● Directions
Only one portion of the data is to be written out: from the line bearing "20 октября 2023, 10:25" through the line bearing "экскурсовод при помощи планшета". Write it exactly as it appears.

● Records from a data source
------------------------------------------------

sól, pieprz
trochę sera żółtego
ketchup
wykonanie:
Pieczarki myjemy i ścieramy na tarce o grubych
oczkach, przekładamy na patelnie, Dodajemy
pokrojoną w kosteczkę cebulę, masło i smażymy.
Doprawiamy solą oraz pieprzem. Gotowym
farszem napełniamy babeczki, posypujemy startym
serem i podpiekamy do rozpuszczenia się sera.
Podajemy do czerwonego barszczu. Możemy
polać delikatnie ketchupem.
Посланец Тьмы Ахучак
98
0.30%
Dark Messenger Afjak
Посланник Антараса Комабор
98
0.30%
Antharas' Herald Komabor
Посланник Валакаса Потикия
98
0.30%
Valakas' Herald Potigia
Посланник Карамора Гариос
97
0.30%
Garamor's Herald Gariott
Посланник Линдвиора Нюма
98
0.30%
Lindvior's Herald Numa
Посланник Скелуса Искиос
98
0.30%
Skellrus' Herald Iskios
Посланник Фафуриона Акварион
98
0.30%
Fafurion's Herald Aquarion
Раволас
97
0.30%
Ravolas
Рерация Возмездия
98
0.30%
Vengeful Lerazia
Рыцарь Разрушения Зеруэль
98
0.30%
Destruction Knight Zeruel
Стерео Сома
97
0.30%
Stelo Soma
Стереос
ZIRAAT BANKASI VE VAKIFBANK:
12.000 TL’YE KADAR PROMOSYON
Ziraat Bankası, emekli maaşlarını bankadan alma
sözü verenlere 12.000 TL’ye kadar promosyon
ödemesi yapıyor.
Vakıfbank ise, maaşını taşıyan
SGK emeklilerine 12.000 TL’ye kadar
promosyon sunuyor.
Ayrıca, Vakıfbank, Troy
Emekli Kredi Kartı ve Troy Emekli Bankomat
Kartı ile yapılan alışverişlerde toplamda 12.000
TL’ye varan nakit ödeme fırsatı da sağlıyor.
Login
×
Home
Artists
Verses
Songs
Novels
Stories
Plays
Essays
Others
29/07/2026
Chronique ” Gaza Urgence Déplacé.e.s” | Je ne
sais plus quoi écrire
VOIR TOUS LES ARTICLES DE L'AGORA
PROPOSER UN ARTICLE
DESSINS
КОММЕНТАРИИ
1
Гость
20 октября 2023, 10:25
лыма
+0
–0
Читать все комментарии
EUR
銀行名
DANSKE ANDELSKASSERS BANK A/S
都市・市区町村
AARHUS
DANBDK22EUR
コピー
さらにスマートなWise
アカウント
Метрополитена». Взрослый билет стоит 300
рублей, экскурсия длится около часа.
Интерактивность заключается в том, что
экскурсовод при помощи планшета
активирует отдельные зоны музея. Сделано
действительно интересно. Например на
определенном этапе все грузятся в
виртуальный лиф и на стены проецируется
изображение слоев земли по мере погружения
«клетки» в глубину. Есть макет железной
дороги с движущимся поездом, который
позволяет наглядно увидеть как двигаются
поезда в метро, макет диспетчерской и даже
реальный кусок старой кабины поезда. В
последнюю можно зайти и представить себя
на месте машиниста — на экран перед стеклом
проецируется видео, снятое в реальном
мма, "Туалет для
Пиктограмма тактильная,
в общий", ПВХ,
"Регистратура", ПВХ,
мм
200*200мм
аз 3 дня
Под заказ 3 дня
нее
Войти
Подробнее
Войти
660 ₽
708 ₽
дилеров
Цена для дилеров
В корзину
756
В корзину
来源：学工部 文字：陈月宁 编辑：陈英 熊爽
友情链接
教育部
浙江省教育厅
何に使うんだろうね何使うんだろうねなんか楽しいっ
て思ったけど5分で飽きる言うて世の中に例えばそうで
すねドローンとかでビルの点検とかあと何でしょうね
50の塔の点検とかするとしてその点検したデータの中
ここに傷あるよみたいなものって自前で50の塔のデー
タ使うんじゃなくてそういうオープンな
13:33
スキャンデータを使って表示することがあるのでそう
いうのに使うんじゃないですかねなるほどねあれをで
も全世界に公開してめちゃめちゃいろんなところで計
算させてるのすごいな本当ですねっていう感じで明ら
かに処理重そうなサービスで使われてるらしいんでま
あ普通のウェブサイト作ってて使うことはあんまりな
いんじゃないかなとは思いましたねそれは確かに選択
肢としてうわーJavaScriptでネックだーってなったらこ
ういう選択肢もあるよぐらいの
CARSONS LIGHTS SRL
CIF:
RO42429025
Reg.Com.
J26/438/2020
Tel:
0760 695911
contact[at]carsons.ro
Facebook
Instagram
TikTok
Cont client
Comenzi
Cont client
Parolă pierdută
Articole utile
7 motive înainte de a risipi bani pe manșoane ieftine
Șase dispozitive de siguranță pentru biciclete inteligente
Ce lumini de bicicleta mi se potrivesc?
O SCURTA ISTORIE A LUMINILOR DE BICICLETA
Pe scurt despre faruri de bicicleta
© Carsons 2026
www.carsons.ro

------------------------------------------------

● Completed task
20 октября 2023, 10:25
лыма
+0
–0
Читать все комментарии
EUR
銀行名
DANSKE ANDELSKASSERS BANK A/S
都市・市区町村
AARHUS
DANBDK22EUR
コピー
さらにスマートなWise
アカウント
Метрополитена». Взрослый билет стоит 300
рублей, экскурсия длится около часа.
Интерактивность заключается в том, что
экскурсовод при помощи планшета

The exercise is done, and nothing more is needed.